Tanto la AEAT como la HFA se declararon incompetentes para devolver las cuotas soportadas de IVA, en un caso por considerar que la entidad actuaba en España mediante establecimiento permanente en Álava, en las instalaciones del tercero y, en otro, por considerar que la entidad no tenía establecimiento permanente alguno en territorio foral, por lo que debían entenderse realizadas todas sus operaciones, a falta de previsión expresa del Concierto Económico, en el domicilio fiscal de la entidad no residente (esto es, en Madrid, domicilio de su representante). Ante ello, la entidad planteó conflicto negativo de competencias ante la Junta Arbitral del Concierto Económico, que mediante resolución R27/2016, de 28 de diciembre, declaró que:

  • Se entienden realizadas en territorio foral de Álava las entregas de las pilas y baterías (ya empaquetadas y etiquetadas) efectuadas desde Álava, y realizadas en territorio común las efectuadas desde Madrid.
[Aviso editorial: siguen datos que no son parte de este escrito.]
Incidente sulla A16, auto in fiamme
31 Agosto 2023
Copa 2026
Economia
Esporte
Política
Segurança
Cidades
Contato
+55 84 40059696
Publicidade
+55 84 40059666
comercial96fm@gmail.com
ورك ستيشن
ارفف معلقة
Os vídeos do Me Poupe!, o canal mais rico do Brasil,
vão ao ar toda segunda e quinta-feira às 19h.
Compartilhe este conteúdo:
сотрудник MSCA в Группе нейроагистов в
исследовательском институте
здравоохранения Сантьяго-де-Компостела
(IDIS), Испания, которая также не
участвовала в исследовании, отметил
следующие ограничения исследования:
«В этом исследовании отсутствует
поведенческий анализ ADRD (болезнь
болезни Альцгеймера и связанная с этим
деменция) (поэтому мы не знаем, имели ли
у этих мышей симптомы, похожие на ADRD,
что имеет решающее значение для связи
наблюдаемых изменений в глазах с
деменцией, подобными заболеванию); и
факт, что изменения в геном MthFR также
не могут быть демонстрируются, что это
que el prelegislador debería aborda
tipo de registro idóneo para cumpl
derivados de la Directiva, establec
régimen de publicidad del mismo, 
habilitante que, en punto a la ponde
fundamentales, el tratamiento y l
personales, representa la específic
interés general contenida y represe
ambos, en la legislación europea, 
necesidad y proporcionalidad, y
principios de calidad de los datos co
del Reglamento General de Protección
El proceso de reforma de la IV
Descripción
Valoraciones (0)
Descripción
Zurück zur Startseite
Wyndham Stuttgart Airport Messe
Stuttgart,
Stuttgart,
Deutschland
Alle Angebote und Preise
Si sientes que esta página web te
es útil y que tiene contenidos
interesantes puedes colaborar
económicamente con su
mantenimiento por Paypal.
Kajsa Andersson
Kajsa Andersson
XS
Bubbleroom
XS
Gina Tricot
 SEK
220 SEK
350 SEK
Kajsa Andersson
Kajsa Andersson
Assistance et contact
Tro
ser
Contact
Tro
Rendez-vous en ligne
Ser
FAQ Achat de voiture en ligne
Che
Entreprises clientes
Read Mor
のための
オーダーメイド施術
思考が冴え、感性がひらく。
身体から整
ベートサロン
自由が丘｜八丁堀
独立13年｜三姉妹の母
  • Ambas administraciones, la foral y la estatal, son competentes para efectuar la devolución en la proporción que resulte de la aplicación de los criterios anteriores.
  • La inspección corresponde a los órganos del Estado, puesto que el domicilio fiscal está en territorio común, en el domicilio de su representante.

Planteado recurso ordinario por la Diputación Foral de Álava ante el Tribunal Supremo, este, como se ha comentado, señala, por un lado, que las normas de exacción del IVA en el Concierto (artículo 27) resultan aplicables en todo caso, con independencia del domicilio fiscal y de la forma de determinación de dicho domicilio, y, por otro, que no es el domicilio fiscal de la entidad el que determina la competencia (foral o estatal) para la exacción del IVA, sino la relevancia de las actuaciones realizadas en cada territorio. Estas actuaciones deben ser lo suficientemente relevantes en relación con el conjunto del proceso de producción o comercialización de los bienes como para poder considerar que incorporan valor añadido al proceso.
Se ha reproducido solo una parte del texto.